Coaxing Minority Shareholders
"Prior to the voting, we were shocked to learn that the management of ICICI Bank was contacting the retail shareholders of ISEC and coaxing them to vote in favour of the scheme of merger. This disclosure of confidential shareholders' data on the part of ISec to ICICI Bank shows the mala fide conduct of ICICI which vitiates the shareholder's meeting and votes," Quantum says.
In this regard, a clarification was sought by the NSE and BSE, wherein the conduct of ICICI Bank in contacting and speaking to the various shareholders of ISec was questioned. In response to the same, a clarification was issued on March 28, 2024, by ISec, wherein ISec claimed that the outreach to the shareholders was to facilitate maximum voting participation.
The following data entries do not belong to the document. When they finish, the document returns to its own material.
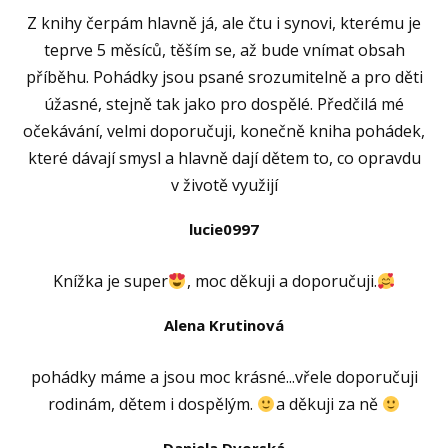
Z knihy čerpám hlavně já, ale čtu i synovi, kterému je
teprve 5 měsíců, těším se, až bude vnímat obsah
příběhu. Pohádky jsou psané srozumitelně a pro děti
úžasné, stejně tak jako pro dospělé. Předčilá mé
očekávání, velmi doporučuji, konečně kniha pohádek,
které dávají smysl a hlavně dají dětem to, co opravdu
v životě využijí
lucie0997
Knížka je super
, moc děkuji a doporučuji.
Alena Krutinová
pohádky máme a jsou moc krásné...vřele doporučuji
rodinám, dětem i dospělým.
a děkuji za ně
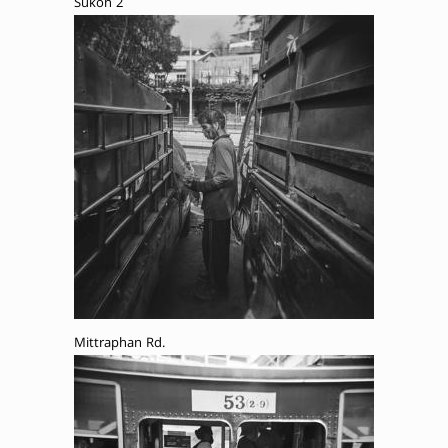
Sukon 2
Mittraphan Rd.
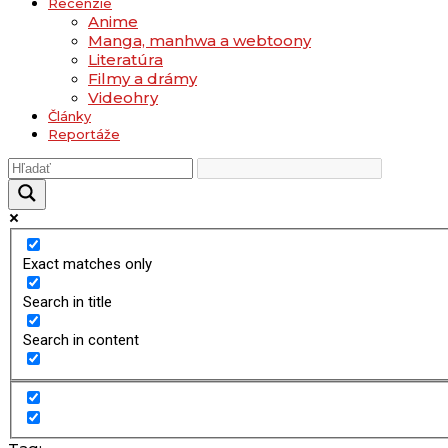
Recenzie
Anime
Manga, manhwa a webtoony
Literatúra
Filmy a drámy
Videohry
Články
Reportáže
Exact matches only
Search in title
Search in content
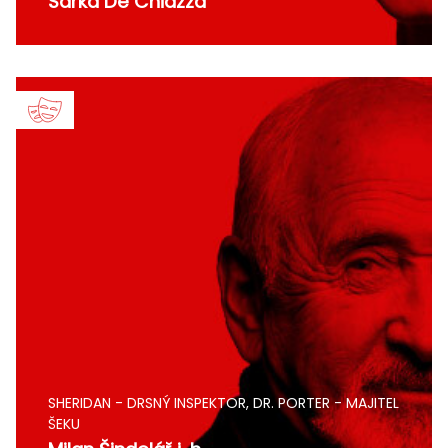
Šárka De Chiazza
SHERIDAN - DRSNÝ INSPEKTOR, DR. PORTER - MAJITEL
ŠEKU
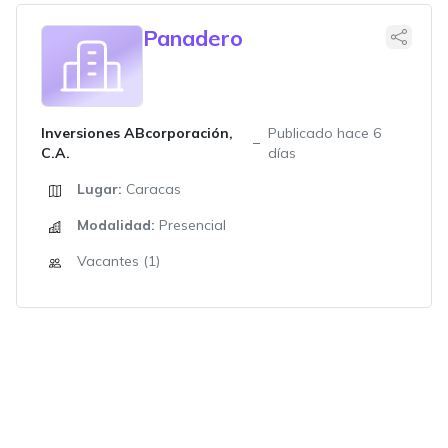
Panadero
Inversiones ABcorporación,
Publicado hace 6
C.A.
días
Lugar:
Caracas
Modalidad:
Presencial
Vacantes (1)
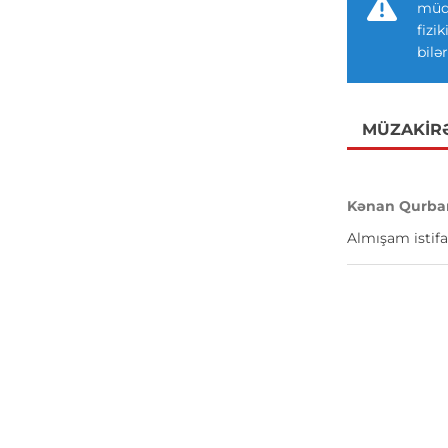
müdd
fizi
bilər
MÜZAKIR
Kənan Qurba
Almışam istifa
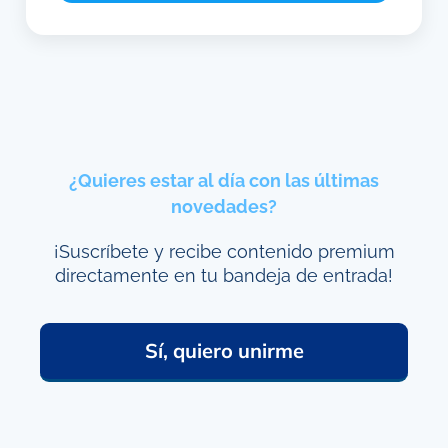
¿Quieres estar al día con las últimas
novedades?
¡Suscríbete y recibe contenido premium
directamente en tu bandeja de entrada!
Sí, quiero unirme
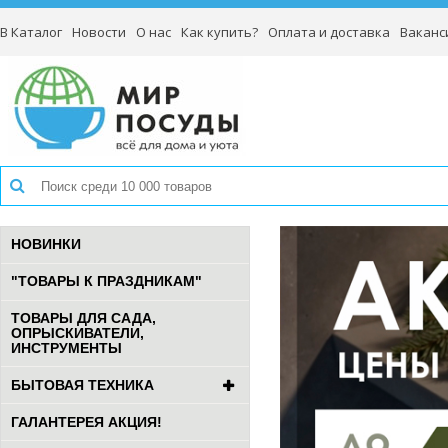
В Каталог
Новости
О нас
Как купить?
Оплата и доставка
Ваканс
НОВИНКИ
"ТОВАРЫ К ПРАЗДНИКАМ"
ТОВАРЫ ДЛЯ САДА,
ОПРЫСКИВАТЕЛИ,
ИНСТРУМЕНТЫ
БЫТОВАЯ ТЕХНИКА
ГАЛАНТЕРЕЯ АКЦИЯ!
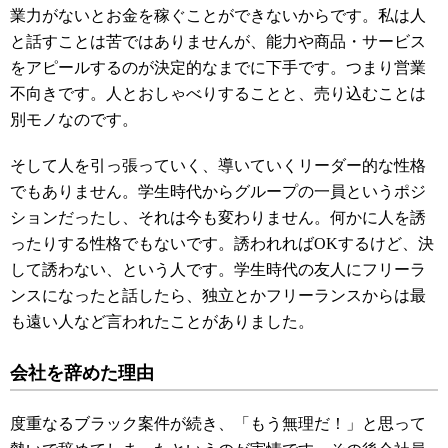
業力がないとお金を稼ぐことができないからです。私は人
と話すことは苦ではありませんが、能力や商品・サービス
をアピールするのが決定的なまでに下手です。つまり営業
不向きです。人とおしゃべりすることと、売り込むことは
別モノなのです。
そして人を引っ張っていく、導いていくリーダー的な性格
でもありません。学生時代からグループの一員というポジ
ションだったし、それは今も変わりません。何かに人を誘
ったりする性格でもないです。誘われればOKするけど、決
して誘わない、という人です。学生時代の友人にフリーラ
ンスになったと話したら、独立とかフリーランスからは最
も遠い人など言われたことがありました。
会社を辞めた理由
度重なるブラック案件が続き、「もう無理だ！」と思って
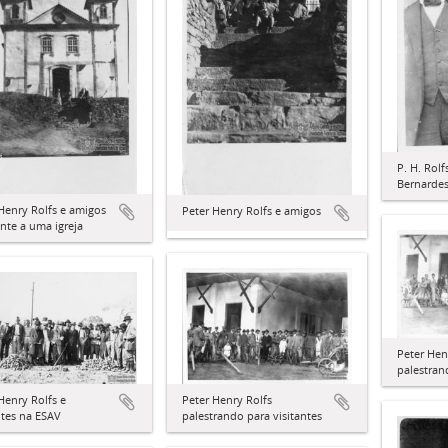
P. H. Rolf
Bernarde
Henry Rolfs e amigos
Peter Henry Rolfs e amigos
nte a uma igreja
Peter Hen
palestran
Henry Rolfs e
Peter Henry Rolfs
ntes na ESAV
palestrando para visitantes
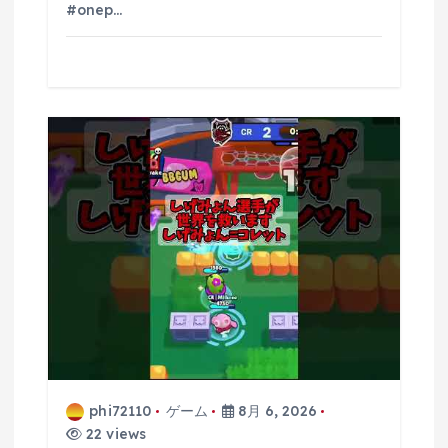
#onep…
phi72110
ゲーム
8月 6, 2026
22 views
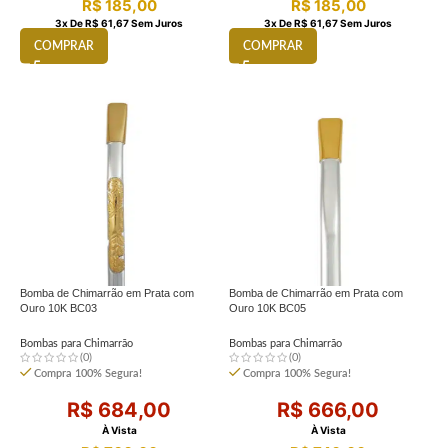
R$
185,00
R$
185,00
3
X De
R$
61,67
Sem Juros
3
X De
R$
61,67
Sem Juros
COMPRAR
COMPRAR
Bomba de Chimarrão em Prata com
Bomba de Chimarrão em Prata com
Ouro 10K BC03
Ouro 10K BC05
Bombas para Chimarrão
Bombas para Chimarrão
(0)
(0)
Compra 100% Segura!
Compra 100% Segura!
R$
684,00
R$
666,00
À Vista
À Vista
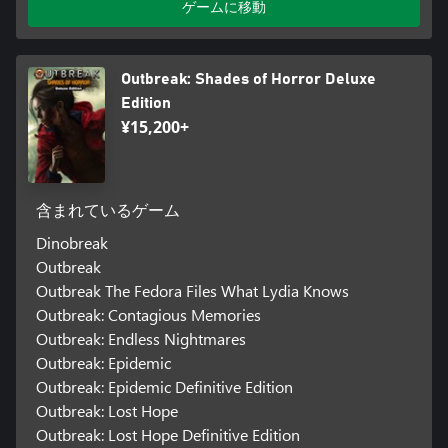
ゲームに移動
Outbreak: Shades of Horror Deluxe
Edition
¥15,200+
含まれているゲーム
Dinobreak
Outbreak
Outbreak The Fedora Files What Lydia Knows
Outbreak: Contagious Memories
Outbreak: Endless Nightmares
Outbreak: Epidemic
Outbreak: Epidemic Definitive Edition
Outbreak: Lost Hope
Outbreak: Lost Hope Definitive Edition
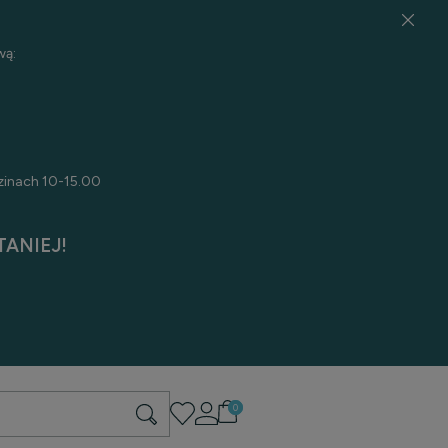
wą:
zinach 10-15.00
ANIEJ!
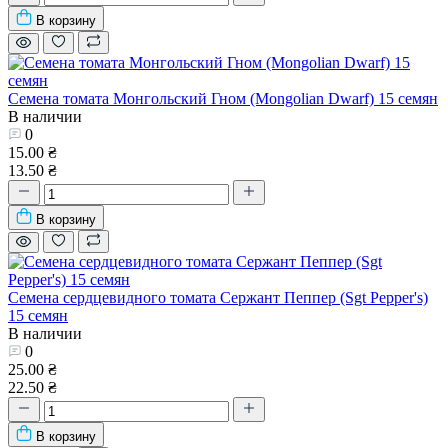
В корзину
Семена томата Монгольский Гном (Mongolian Dwarf) 15 семян
В наличии
0
15.00 ₴
13.50 ₴
В корзину
Семена сердцевидного томата Сержант Пеппер (Sgt Pepper's)
15 семян
В наличии
0
25.00 ₴
22.50 ₴
В корзину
Quantum says that the clarification response was nothing but a smokescreen to hide the actual motives of ISEC and based on a prima facie perusal of the clarification response, there is no justifiable reason provided to the query raised by the stock exchanges. The notice convening the shareholder’s Meeting had already been issued in February 2024 itself and therefore there could have been no reason to contact the shareholders separately, the MF says.
"This conduct is mala fide and clearly establishes that the voting has not been done in a fair and transparent manner but has been influenced with oblique motives. The fact that you solicited favourable voting for the scheme of the merger is itself enough to vitiate the Scheme of Merger, which prejudices ISEC’s shareholders," Quantum's letter states.